Creating a Khmer Language Model using BERT

11 min readApr 11, 2020

An Introduction to NLP for Non-Technical

I have been spending some time experimenting with machine learning with Khmer languages and started to play with one of the latest advances in artificial intelligence called BERT. In this article, I write about the history and an introduction related to natural language processing (NLP) to give you an idea of what the algorithm is but more importantly I detailed the process that it involves in its learning of the language. You can read more detailed technical approaches about the different algorithms here.

This article is also available in Khmer.

Introduction

Computer scientists have been trying to create an artificial intelligence (AI) program that can understand human language. We had seen progress in which a machine challenged humans in a game of Jeopardy in 2011. Watson, a program that was made by IBM, won Jeopardy games against the two human champions. This signified how the machine can learn the nuance of the English language well enough to play the game. The creators of this system took many years to train and refine the algorithms to specifically play this game.

BERT

One of the recent progress in this area is a generalized approach that an algorithm can learn a language without explicitly program-specific rules of the language. Advancement in this approach is known as BERT created by Google in 2018 that can perform questions and answers tasks better than humans. BERT, in this case, is not a Sesame Street character, but a machine learning (ML) algorithm that stands for “Bidirectional Encoder Representation for Transformers” which uses an underlying algorithm called “transformer”. This approach can train on a very large amount of text from Wikipedia and books. We just feed all these texts into the algorithm. With the data, the machine is able to learn the lexical (vocabulary), syntactic (structure of the text), and semantic (content or meaning of the text) of the language without us telling it what it is.

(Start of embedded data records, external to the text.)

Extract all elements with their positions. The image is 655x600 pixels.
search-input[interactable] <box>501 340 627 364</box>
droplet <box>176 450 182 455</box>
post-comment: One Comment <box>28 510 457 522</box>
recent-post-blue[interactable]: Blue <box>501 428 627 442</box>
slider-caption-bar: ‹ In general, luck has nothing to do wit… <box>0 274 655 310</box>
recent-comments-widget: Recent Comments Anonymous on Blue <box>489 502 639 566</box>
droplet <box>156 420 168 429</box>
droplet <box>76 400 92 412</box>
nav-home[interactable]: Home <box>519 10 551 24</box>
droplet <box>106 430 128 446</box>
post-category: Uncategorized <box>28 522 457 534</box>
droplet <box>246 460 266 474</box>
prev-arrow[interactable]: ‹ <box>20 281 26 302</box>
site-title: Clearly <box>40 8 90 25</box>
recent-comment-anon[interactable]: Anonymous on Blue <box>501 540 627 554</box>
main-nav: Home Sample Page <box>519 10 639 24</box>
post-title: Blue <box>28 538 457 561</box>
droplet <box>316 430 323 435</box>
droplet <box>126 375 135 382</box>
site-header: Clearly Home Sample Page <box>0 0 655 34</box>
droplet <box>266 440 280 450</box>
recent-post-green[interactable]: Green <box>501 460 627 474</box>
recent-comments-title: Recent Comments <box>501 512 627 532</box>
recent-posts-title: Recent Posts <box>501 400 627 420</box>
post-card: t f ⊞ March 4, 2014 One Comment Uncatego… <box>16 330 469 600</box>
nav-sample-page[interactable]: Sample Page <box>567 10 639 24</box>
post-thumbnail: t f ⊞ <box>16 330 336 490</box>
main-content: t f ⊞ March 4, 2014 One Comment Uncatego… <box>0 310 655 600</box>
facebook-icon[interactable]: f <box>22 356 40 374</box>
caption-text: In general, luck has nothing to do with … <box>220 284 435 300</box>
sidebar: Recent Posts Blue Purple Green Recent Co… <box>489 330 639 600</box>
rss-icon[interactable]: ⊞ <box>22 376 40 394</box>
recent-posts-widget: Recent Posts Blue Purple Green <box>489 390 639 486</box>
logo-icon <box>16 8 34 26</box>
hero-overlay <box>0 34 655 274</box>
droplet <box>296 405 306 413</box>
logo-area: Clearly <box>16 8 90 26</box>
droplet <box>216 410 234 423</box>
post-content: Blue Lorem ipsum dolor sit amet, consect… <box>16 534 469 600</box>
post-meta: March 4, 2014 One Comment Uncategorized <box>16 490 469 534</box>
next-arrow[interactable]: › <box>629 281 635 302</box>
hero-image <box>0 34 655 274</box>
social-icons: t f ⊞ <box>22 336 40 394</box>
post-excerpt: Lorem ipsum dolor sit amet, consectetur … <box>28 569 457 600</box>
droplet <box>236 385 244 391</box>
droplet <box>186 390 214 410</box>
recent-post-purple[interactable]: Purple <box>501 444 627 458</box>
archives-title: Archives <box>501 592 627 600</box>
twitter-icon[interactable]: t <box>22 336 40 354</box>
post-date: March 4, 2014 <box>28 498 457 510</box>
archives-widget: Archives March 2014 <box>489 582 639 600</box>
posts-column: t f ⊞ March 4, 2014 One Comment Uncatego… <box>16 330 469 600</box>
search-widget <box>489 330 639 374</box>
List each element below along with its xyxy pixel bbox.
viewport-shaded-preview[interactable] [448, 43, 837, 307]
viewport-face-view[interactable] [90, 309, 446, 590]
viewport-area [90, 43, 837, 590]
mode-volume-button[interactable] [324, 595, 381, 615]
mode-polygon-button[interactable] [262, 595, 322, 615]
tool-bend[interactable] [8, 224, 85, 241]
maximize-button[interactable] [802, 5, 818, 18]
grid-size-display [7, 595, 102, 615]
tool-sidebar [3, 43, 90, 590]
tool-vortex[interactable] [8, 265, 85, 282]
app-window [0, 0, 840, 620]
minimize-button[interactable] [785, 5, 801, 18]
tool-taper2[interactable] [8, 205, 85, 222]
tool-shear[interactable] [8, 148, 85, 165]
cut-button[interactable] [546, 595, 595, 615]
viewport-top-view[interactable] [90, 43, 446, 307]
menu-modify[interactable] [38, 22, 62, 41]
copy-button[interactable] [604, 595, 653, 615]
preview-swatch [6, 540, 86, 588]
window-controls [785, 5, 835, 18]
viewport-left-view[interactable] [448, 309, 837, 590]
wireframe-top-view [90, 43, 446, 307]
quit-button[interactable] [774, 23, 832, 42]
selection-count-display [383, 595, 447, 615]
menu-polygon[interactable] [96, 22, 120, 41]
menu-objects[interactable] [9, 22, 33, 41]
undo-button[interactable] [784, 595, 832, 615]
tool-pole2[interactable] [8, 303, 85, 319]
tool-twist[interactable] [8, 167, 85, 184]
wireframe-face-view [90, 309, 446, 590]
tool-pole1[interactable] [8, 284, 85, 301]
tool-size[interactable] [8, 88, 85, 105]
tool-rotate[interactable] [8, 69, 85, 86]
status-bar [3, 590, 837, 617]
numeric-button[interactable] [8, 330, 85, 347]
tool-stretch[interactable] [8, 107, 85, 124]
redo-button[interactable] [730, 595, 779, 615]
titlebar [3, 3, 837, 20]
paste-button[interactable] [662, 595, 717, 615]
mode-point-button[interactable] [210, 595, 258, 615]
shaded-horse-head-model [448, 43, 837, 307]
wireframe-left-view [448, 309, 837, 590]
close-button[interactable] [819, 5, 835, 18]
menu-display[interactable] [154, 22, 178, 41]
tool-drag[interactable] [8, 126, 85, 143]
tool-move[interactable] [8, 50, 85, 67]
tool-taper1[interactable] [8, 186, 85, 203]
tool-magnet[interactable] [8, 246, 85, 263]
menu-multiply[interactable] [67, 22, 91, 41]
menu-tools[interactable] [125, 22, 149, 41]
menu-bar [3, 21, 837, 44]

We won’t go into detail about how the algorithm works, but mention the structure of the algorithm. This type of machine learning approach is called “deep learning” which refers to an architecture that mimics how we think our brain works at the neuron level. A set of neurons in our brain take in some information and trigger other neurons downstream in multiple layers. Known as the father of deep learning, Jeffrey Hinton, a professor from the University of Toronto, started to popularize this type of machine learning in 2012 in computer vision with AlexNet algorithm that was able to identify objects in an image more accurately than before on the ImageNet competition. This competition regularly took place to highlight the improvement in new algorithms.

A popular approach used in computer vision is to first train the model on a large set of images. These images are already labeled such as ImageNet which has 14 million images with 20,000 different classes (different objects in the images). Then use this partly algorithm to train on images that you want to analyze. This increases the accuracy of just training on the final images of data. This approach is called transfer learning.

BERT uses this same transfer learning approach by pre-train the model on a large amount of text. The text is easy to get from the Internet such as Wikipedia without having to do any work to label the data as we see in the computer vision approach where a human has to identify what the object is in the image.

With this large amount of text (800 million words from books and 2.5 billion words from English Wikipedia), BERT creates its own task by feeding each sentence into the algorithm by eliminating some words. These missing words are called “masking” words. Then it tries to predict the missing words. By masking some input words and learning how to predict them, the algorithm learned the structure of the sentence and some form of the word’s meaning.

The advancement in this approach is due to faster computers that are able to run on larger amounts of text. In addition, the underlying algorithm “transformer” allows the algorithm to parallelize the processing better than earlier algorithms. With these combinations including the deep architecture that uses many layers with over 300 million parameters, this algorithm became the state of the art during its time.

This BERT architecture can apply to many languages besides English as long as you have enough text to train. In fact, Google has pre-trained models of about 100 languages. These languages are the top 100 languages with the largest Wikipedias. Khmer is not one of them since the number of articles written in Khmer in Wikipedia was ranked 155th of all the languages.

SQuAD

BERT was shown to be able to perform a question and answer tasks based on a given text better than humans. The dataset that we used is called Stanford Question Answering Dataset (SQuAD) with a score of 87% accuracy versus humans with 82% accuracy for exact match answer.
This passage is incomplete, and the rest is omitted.